Rescuers work at the site of the National Academy of State Administration building damaged by shelling in Kharkiv, Ukraine, March 18, 2022. (AP)
Rescuers work at the site of the National Academy of State Administration building damaged by shelling in Kharkiv, Ukraine, March 18, 2022. (AP)

President Vladimir Putin's war in Ukraine is approaching a new, potentially more dangerous phase after a month of fighting has left Russian forces stalled by an outnumbered foe. He is left with stark choices — how and where to replenish his spent ground forces, whether to attack the flow of Western arms to Ukrainian defenders, and at what cost he might escalate or widen the war.

Despite failing to score a quick victory, Putin is not relenting in the face of mounting international pressure, including sanctions that have battered his economy. The Western world is aligned largely against Putin, but there have been no indications he is losing support from the majority of the Russian public that relies predominantly on state-controlled TV for information.

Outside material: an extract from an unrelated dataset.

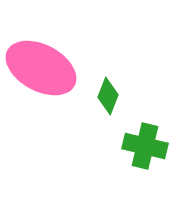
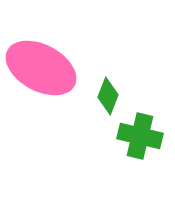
green cross: moved 5 px left, 10 px up
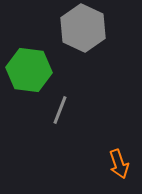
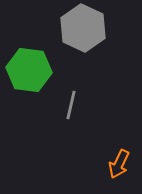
gray line: moved 11 px right, 5 px up; rotated 8 degrees counterclockwise
orange arrow: rotated 44 degrees clockwise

Ukrainian defenders, outgunned but benefiting from years of American and NATO training and an accelerating influx of foreign arms and moral support, are showing new signs of confidence as the invading force struggles to regroup.

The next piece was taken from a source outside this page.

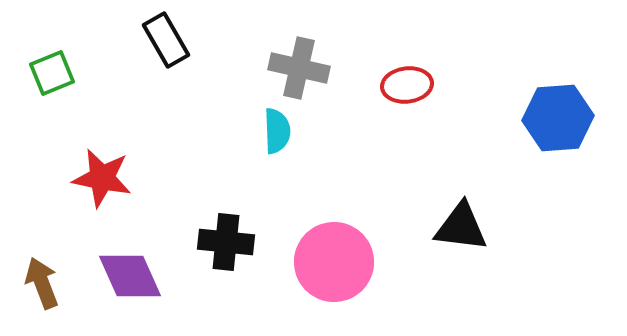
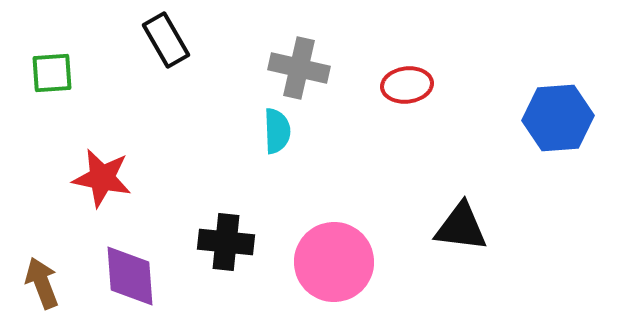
green square: rotated 18 degrees clockwise
purple diamond: rotated 20 degrees clockwise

Russian shortcomings in Ukraine might be the biggest shock of the war so far. After two decades of modernization and professionalization, Putin’s forces have proved to be ill-prepared, poorly coordinated and surprisingly stoppable. The extent of Russian troop losses is not known in detail, although NATO estimates that between 7,000 and 15,000 have died in the first four weeks — potentially as many as Russia lost in a decade of war in Afghanistan.

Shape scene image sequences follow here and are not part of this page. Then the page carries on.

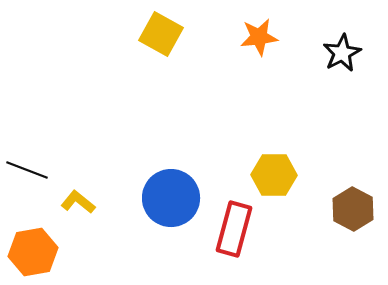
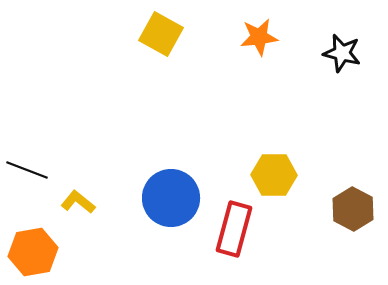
black star: rotated 30 degrees counterclockwise
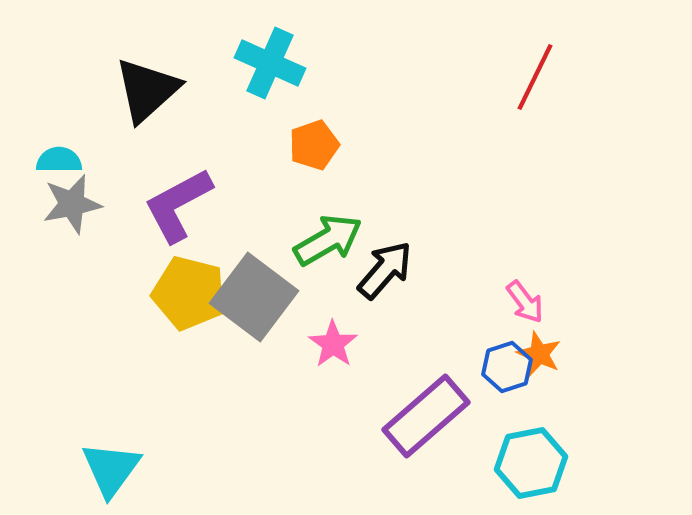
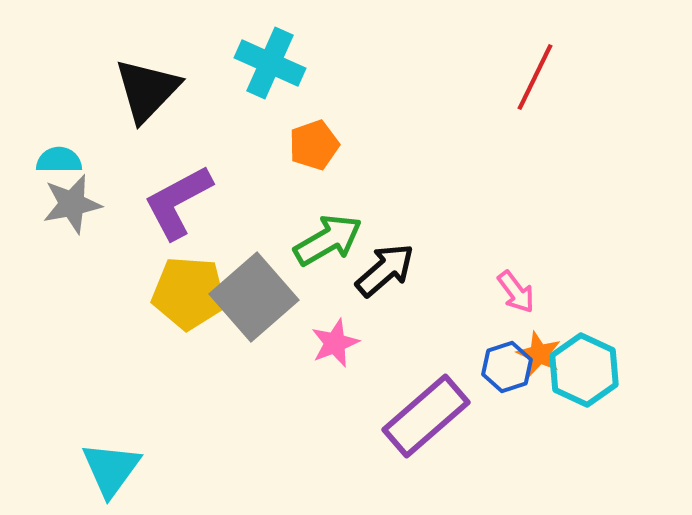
black triangle: rotated 4 degrees counterclockwise
purple L-shape: moved 3 px up
black arrow: rotated 8 degrees clockwise
yellow pentagon: rotated 10 degrees counterclockwise
gray square: rotated 12 degrees clockwise
pink arrow: moved 9 px left, 10 px up
pink star: moved 2 px right, 1 px up; rotated 15 degrees clockwise
cyan hexagon: moved 53 px right, 93 px up; rotated 24 degrees counterclockwise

Robert Gates, the former CIA director and defense secretary, said Putin “has got to be stunningly disappointed” in his military's performance.

“Here we are in Ukraine seeing conscripts not knowing why they’re there, not being very well trained, and just huge problems with command and control, and incredibly lousy tactics,” Gates said at a forum sponsored by The OSS Society, a group honoring the World War II-era intelligence agency known as the Office of Strategic Services.

Battlefield trends are difficult to reliably discern from the outside, but some Western officials say they see potentially significant shifts. Air Vice-Marshal Mick Smeath, London's defense attaché in Washington, says British intelligence assesses that Ukrainian forces probably have retaken two towns west of Kyiv, the capital.

“It is likely that successful counterattacks by Ukraine will disrupt the ability of Russian forces to reorganize and resume their own offensive towards Kyiv,” Smeath said in a brief statement Wednesday.

Ukraine’s navy said Thursday it sank a large Russian landing ship near the port city of Berdyansk.

Faced with stout Ukrainian resistance, Russian forces have resorted to bombardment of urban areas but made little progress capturing the main prize — Kyiv. The Pentagon said Wednesday that some Russian troops were digging in at defensive positions outside of Kyiv rather than attempting to advance on the capital, and that in some cases the Russians have lost ground in recent days.

In an assessment published Thursday, the Atlantic Council said a major Russian breakthrough is highly unlikely.

Not long before Putin kicked off his war Feb. 24, some US military officials believed he could capture Kyiv in short order — perhaps just a few days — and that he might break the Ukrainian military within a couple of weeks. Putin, too, might have expected a quick victory, given that he did not throw the bulk of his pre-staged forces, estimated at more than 150,000, into the fight in the opening days. Nor did his air force assert itself. He has made only limited use of electronic warfare and cyberattacks.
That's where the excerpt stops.